Phillips’s intriguing argument is worth carefully considering, and is an instructive application of the larger project urging judges to make greater use of corpus linguistics to derive contemporaneous meaning. He argues, in summary, that the petitioners’ textualist reading depends upon “separately analyzing and then amalgamating . . . three parts” – namely, the words “discriminate,” “against,” and “sex.” Analyzed in that way, the LGBTQ petitioners may have a point, and Justice Gorsuch seemed to acknowledge as much at oral argument. The better approach, Phillips says, would be to assess the distinct meaning of the phrase “discriminate against,” which has its own highly specific connotation entailing prejudice as a motivation, especially when the phrase is paired with a suspect class.
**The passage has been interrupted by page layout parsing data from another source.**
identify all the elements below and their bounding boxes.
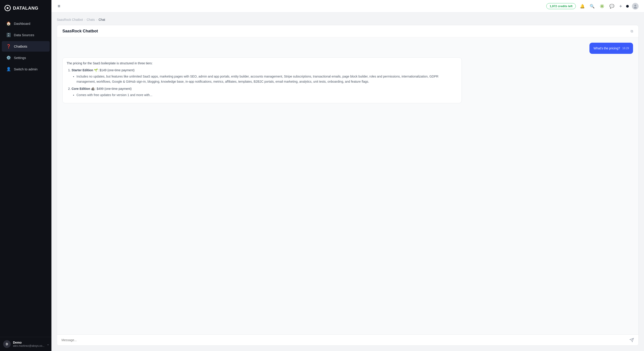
svg-point-0 bbox=[634, 5, 636, 6]
tier-starter-name: Starter Edition 🌱 bbox=[72, 68, 98, 72]
chat-input-area bbox=[57, 335, 638, 346]
pricing-tiers-list: Starter Edition 🌱: $149 (one-time paymen… bbox=[67, 68, 458, 98]
sidebar-item-data-sources[interactable]: 🗄️ Data Sources bbox=[2, 30, 50, 40]
chat-header: SaasRock Chatbot ⧉ bbox=[57, 25, 638, 37]
admin-icon: 👤 bbox=[6, 67, 11, 71]
chat-title: SaasRock Chatbot bbox=[62, 29, 98, 33]
credits-badge: 1,972 credits left bbox=[546, 3, 576, 9]
svg-point-1 bbox=[634, 7, 637, 8]
tier-core-details: Comes with free updates for version 1 an… bbox=[72, 92, 458, 97]
chevron-down-icon: ⌄ bbox=[47, 342, 50, 346]
external-link-icon[interactable]: ⧉ bbox=[630, 29, 633, 33]
database-icon: 🗄️ bbox=[6, 33, 11, 37]
topbar-right: 1,972 credits left 🔔 🔍 ✳️ 💬 + bbox=[546, 2, 639, 10]
sparkles-icon[interactable]: ✳️ bbox=[598, 3, 605, 9]
page-content: SaasRock Chatbot › Chats › Chat SaasRock… bbox=[52, 12, 644, 351]
tier-starter-details: Includes no updates, but features like u… bbox=[72, 74, 458, 84]
breadcrumb-saasrock[interactable]: SaasRock Chatbot bbox=[57, 18, 83, 21]
user-message-time: 16:29 bbox=[622, 46, 629, 50]
tier-core: Core Edition 🪨: $499 (one-time payment) … bbox=[72, 86, 458, 98]
breadcrumb-sep-2: › bbox=[96, 18, 97, 21]
sidebar-item-label: Data Sources bbox=[14, 33, 34, 37]
sidebar-item-chatbots[interactable]: ❓ Chatbots bbox=[2, 41, 50, 52]
bot-message-intro: The pricing for the SaaS boilerplate is … bbox=[67, 61, 458, 66]
chatbot-icon: ❓ bbox=[6, 44, 11, 49]
logo-icon bbox=[4, 5, 11, 11]
message-row: The pricing for the SaaS boilerplate is … bbox=[62, 57, 633, 103]
message-row: What's the pricing? 16:29 bbox=[62, 43, 633, 54]
sidebar-nav: 🏠 Dashboard 🗄️ Data Sources ❓ Chatbots ⚙… bbox=[0, 16, 52, 337]
tier-core-detail: Comes with free updates for version 1 an… bbox=[76, 92, 458, 97]
footer-name: Demo bbox=[13, 341, 44, 344]
chat-container: SaasRock Chatbot ⧉ What's the pricing? 1… bbox=[57, 25, 639, 346]
chat-icon[interactable]: 💬 bbox=[608, 3, 615, 9]
menu-icon[interactable]: ≡ bbox=[57, 3, 61, 9]
search-icon[interactable]: 🔍 bbox=[589, 3, 596, 9]
breadcrumb: SaasRock Chatbot › Chats › Chat bbox=[57, 18, 639, 21]
breadcrumb-chats[interactable]: Chats bbox=[86, 18, 95, 21]
main-content: ≡ 1,972 credits left 🔔 🔍 ✳️ 💬 + SaasRock… bbox=[52, 0, 644, 351]
sidebar-item-label: Chatbots bbox=[14, 44, 27, 48]
bot-message-bubble: The pricing for the SaaS boilerplate is … bbox=[62, 57, 462, 103]
sidebar-item-dashboard[interactable]: 🏠 Dashboard bbox=[2, 18, 50, 29]
sidebar-item-label: Switch to admin bbox=[14, 67, 38, 71]
user-avatar[interactable] bbox=[632, 3, 639, 9]
chat-input[interactable] bbox=[62, 338, 627, 342]
footer-email: alex.martinez@absys.co... bbox=[13, 344, 44, 348]
messages-area: What's the pricing? 16:29 The pricing fo… bbox=[57, 37, 638, 335]
home-icon: 🏠 bbox=[6, 21, 11, 26]
tier-starter-detail: Includes no updates, but features like u… bbox=[76, 74, 458, 84]
sidebar-logo: DATALANG bbox=[0, 0, 52, 16]
sidebar-item-switch-to-admin[interactable]: 👤 Switch to admin bbox=[2, 64, 50, 74]
user-message-bubble: What's the pricing? 16:29 bbox=[590, 43, 633, 54]
settings-icon: ⚙️ bbox=[6, 55, 11, 60]
breadcrumb-chat: Chat bbox=[98, 18, 105, 21]
sidebar-item-label: Dashboard bbox=[14, 22, 30, 25]
sidebar: DATALANG 🏠 Dashboard 🗄️ Data Sources ❓ C… bbox=[0, 0, 52, 351]
app-name: DATALANG bbox=[13, 5, 38, 11]
sidebar-item-settings[interactable]: ⚙️ Settings bbox=[2, 52, 50, 63]
bell-icon[interactable]: 🔔 bbox=[579, 3, 586, 9]
topbar-left: ≡ bbox=[57, 3, 544, 9]
bot-message-content: The pricing for the SaaS boilerplate is … bbox=[67, 61, 458, 97]
user-message-text: What's the pricing? bbox=[594, 46, 620, 51]
status-dot bbox=[626, 5, 629, 7]
sidebar-footer[interactable]: D Demo alex.martinez@absys.co... ⌄ bbox=[0, 337, 52, 351]
footer-info: Demo alex.martinez@absys.co... bbox=[13, 341, 44, 348]
plus-icon[interactable]: + bbox=[618, 2, 623, 10]
tier-core-name: Core Edition 🪨 bbox=[72, 87, 95, 90]
sidebar-item-label: Settings bbox=[14, 56, 26, 60]
send-button[interactable] bbox=[630, 338, 634, 342]
avatar: D bbox=[3, 340, 11, 348]
topbar: ≡ 1,972 credits left 🔔 🔍 ✳️ 💬 + bbox=[52, 0, 644, 12]
breadcrumb-sep-1: › bbox=[84, 18, 86, 21]
tier-starter: Starter Edition 🌱: $149 (one-time paymen… bbox=[72, 68, 458, 84]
Corpus linguistics could be a useful resource to identify idiomatic meaning of this sort. But the surprising consequence is that, the more idiomatic the meaning uncovered, the more purposivist the reasoning starts to appear. And for reasons I explain, Phillips’s analysis is unpersuasive on its own terms, relying on a limited linguistic corpus while overlooking any possible legalistic meaning that prevailed at the time. It seeks to create a new term of art even as textualists have traditionally disfavored doing so. As the corpus-linguistic method rises in popularity as a tool of statutory interpretation, the Title VII case study demonstrates its risks.
And in conclusion:
Phillips’s argument demonstrates how frustrating it can be for some textualists to deny themselves purposivist evidence: it tempts them to find particular forms of intent in words themselves, because it generally can’t be considered at the level of an overall statutory scheme. At the very least, if textualist judges are to accept corpus linguistics evidence of meaning, as Phillips has elsewhere urged should be prominently integrated into originalist methodology and textualist statutory interpretation, they should demand clearer and better evidence than that which exists in the Title VII cases.